=== Task description ===
Reproduce the listing word for word, leaving every picture behind.

=== Given material ===

--*--

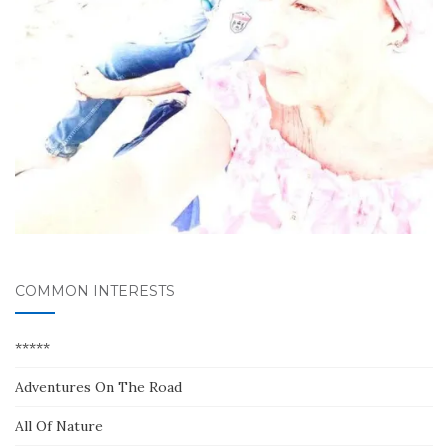
COMMON INTERESTS
*****
Adventures On The Road
All Of Nature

--*--

=== Response area ===
COMMON INTERESTS
*****
Adventures On The Road
All Of Nature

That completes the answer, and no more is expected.